India’s struggling power distribution companies (known as discoms) could be forced to compensate consumers for unscheduled power cuts that last more than two hours under a policy measure proposed this weekend by Delhi’s chief minister.

The minister, Arvind Kejriwal (pictured), said over the weekend that the policy “will be implemented soon”.

Delhi’s peak power demand hit a record-breaking 6188 MW on Friday, prompting blackouts lasting up to six hours – including a blackout during a speech by national energy minister Piyush Goyal outlining initiatives aimed at boosting the nation’s power supply.

According to Indian media reports, the demand peak was the highest since Delhi’s power distribution system was privatized in 2002, with the previous record set at 5846 MW in June 2015.
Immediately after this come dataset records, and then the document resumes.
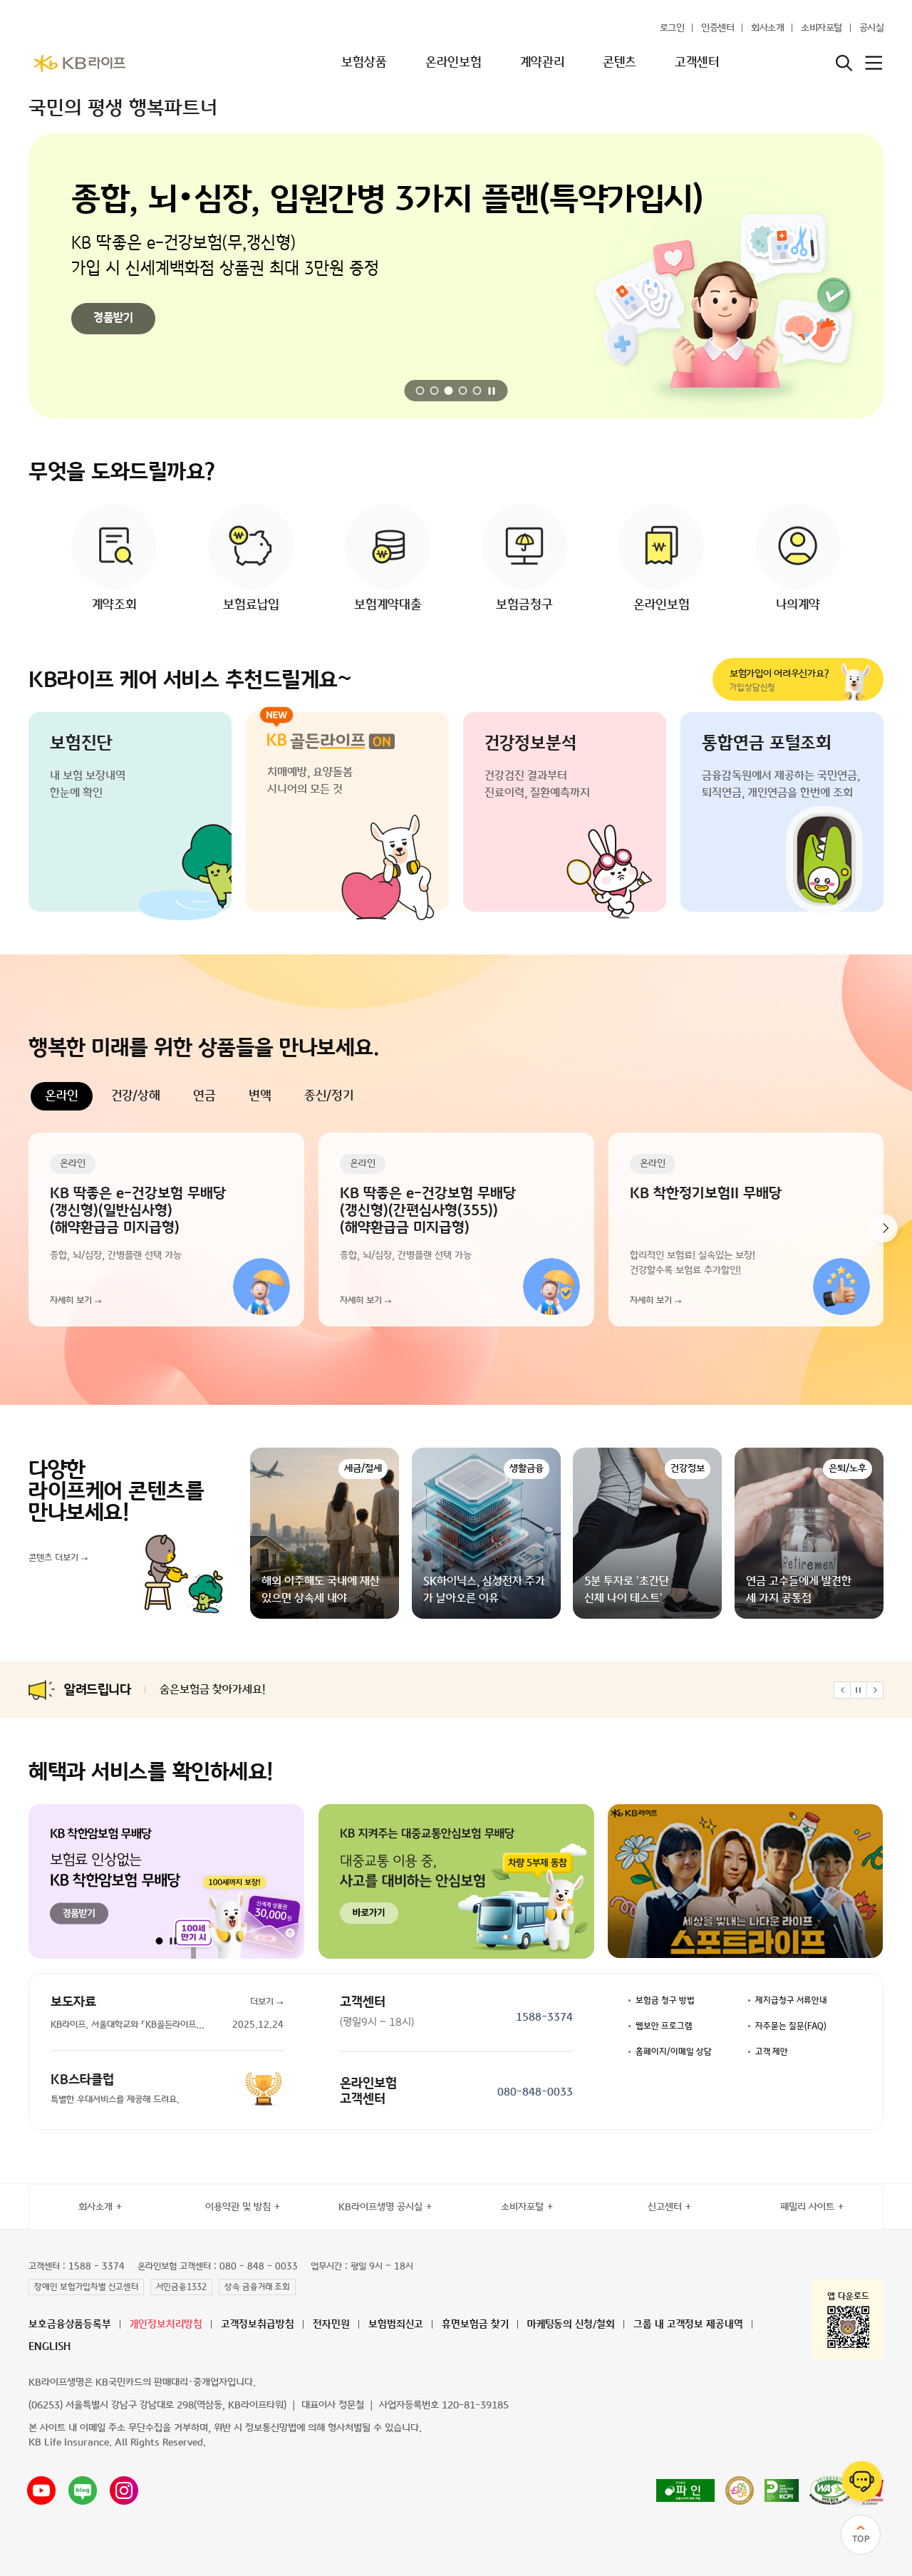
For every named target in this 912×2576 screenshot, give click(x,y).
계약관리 (542, 63)
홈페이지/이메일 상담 (674, 2052)
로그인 (672, 28)
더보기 (262, 2002)
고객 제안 (771, 2052)
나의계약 (798, 605)
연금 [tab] (204, 1096)
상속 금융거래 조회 (257, 2287)
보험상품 (364, 63)
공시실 (871, 28)
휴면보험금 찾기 (475, 2325)
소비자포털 (821, 28)
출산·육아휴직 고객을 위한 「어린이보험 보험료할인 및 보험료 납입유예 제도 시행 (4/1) (356, 1690)
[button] (420, 390)
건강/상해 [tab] (135, 1096)
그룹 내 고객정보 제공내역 (688, 2325)
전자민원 (331, 2325)
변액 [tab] (260, 1096)
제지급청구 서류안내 (791, 2001)
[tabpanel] (456, 1229)
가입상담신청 (785, 679)
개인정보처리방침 (166, 2325)
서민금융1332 (181, 2287)
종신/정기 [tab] (328, 1096)
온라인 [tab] (61, 1096)
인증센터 (717, 28)
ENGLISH (49, 2347)
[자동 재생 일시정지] (492, 390)
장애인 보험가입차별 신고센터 (86, 2287)
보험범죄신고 (395, 2325)
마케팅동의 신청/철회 (571, 2325)
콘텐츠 (619, 63)
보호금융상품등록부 (69, 2325)
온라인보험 (453, 63)
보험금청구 (524, 605)
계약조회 (114, 605)
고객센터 (697, 63)
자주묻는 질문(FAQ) (790, 2026)
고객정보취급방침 (257, 2325)
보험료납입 (251, 605)
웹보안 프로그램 (664, 2026)
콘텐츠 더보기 (53, 1558)
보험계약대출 (388, 605)
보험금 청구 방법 (665, 2001)
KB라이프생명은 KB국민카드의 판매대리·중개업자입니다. (142, 2382)
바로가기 (113, 326)
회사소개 (767, 28)
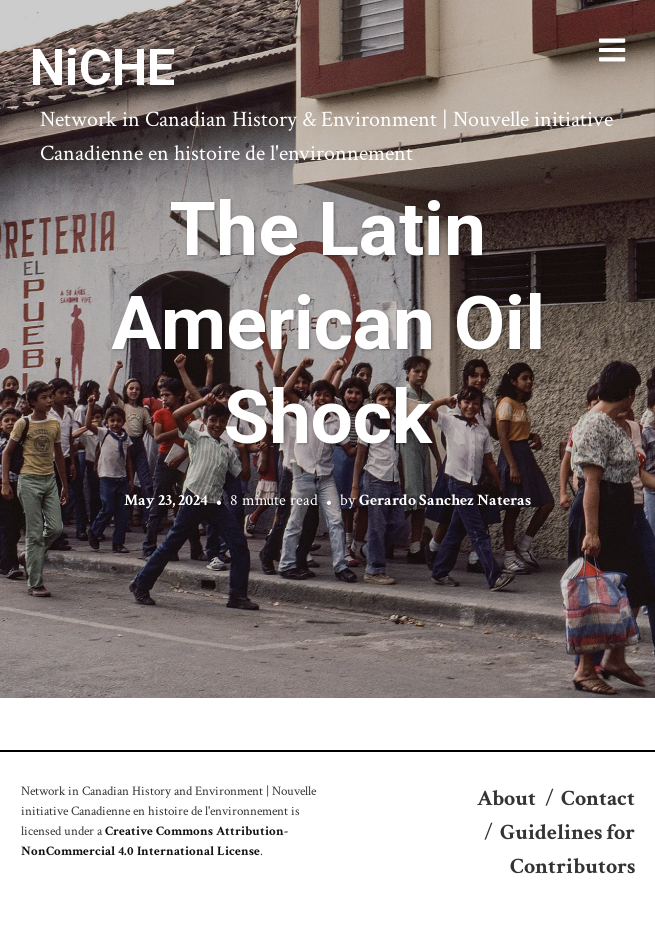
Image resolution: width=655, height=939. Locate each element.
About (506, 798)
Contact (598, 798)
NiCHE (102, 68)
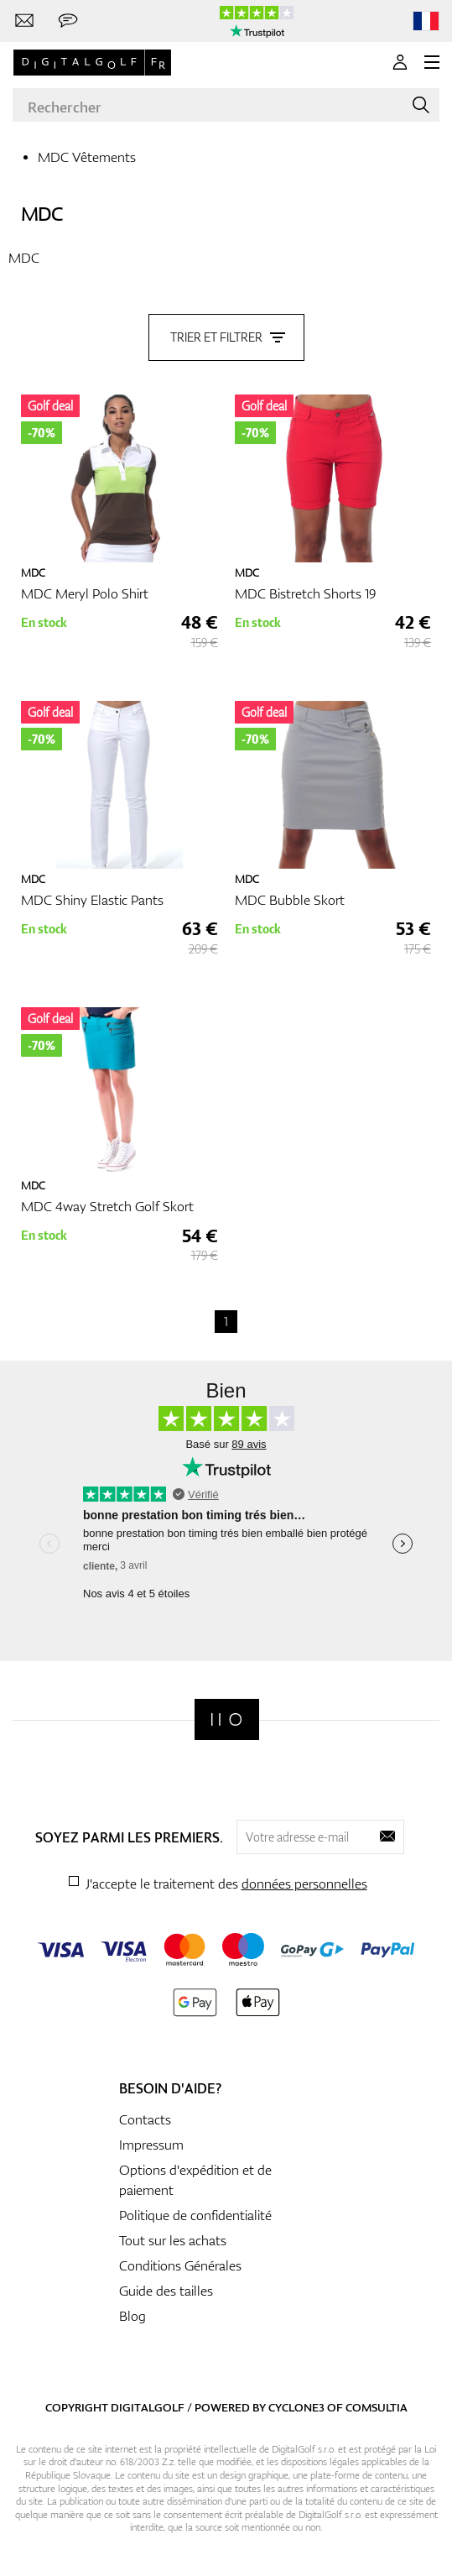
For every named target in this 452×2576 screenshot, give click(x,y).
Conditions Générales (180, 2265)
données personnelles (304, 1883)
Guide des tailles (166, 2290)
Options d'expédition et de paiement (195, 2180)
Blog (132, 2316)
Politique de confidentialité (195, 2215)
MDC (41, 213)
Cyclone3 (296, 2407)
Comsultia (376, 2407)
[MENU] (432, 62)
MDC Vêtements (87, 157)
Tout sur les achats (172, 2240)
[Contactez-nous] (24, 21)
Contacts (145, 2119)
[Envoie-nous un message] (68, 21)
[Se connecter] (400, 62)
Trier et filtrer (226, 337)
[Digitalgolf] (227, 1719)
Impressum (151, 2144)
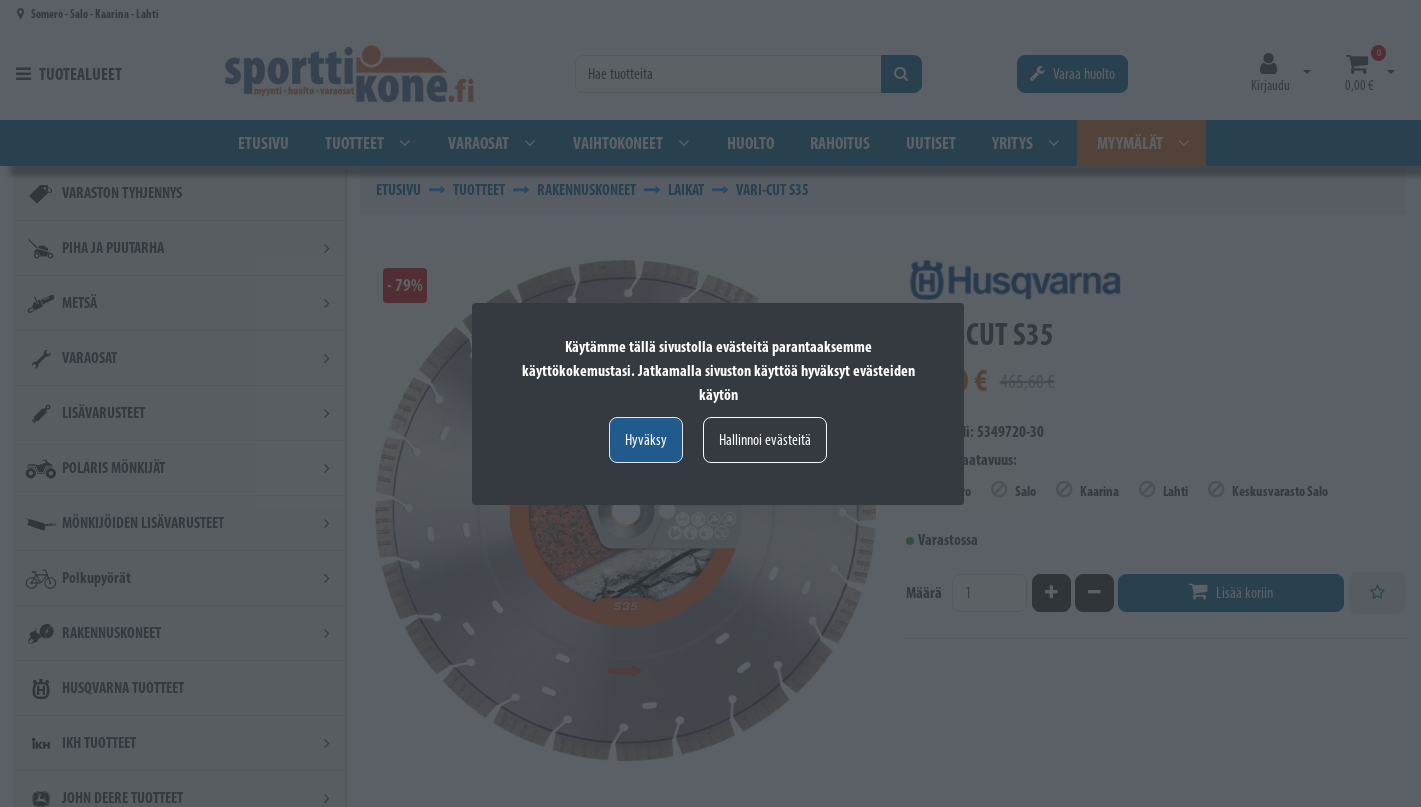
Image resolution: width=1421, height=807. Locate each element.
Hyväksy (646, 439)
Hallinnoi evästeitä (765, 439)
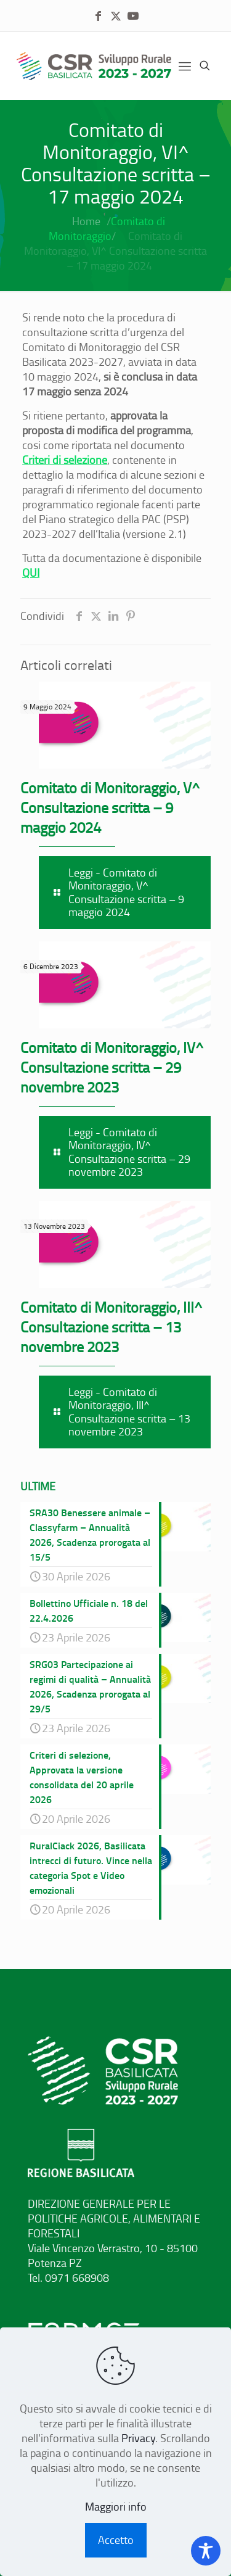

Delhi’s minister for power Satyendra Jain said on Friday that while there was enough power capacity available to deal with peak loads of up to 7 GW, the blackouts were due to the discoms’ inadequate maintenance of the power supply system.

“When power distribution was privatized, it was claimed that the electricity supply system will improve and bring in more money, which is clearly not happening,” Jain was quoted as saying. He blamed the discoms for not investing enough in their delivery systems, saying “Where is all the money going?”

According to reports, power outages in areas of South Delhi were due to problems with two transformers and an overloaded circuit.

Kejriwal has called a meeting with the heads of the discoms for Tuesday.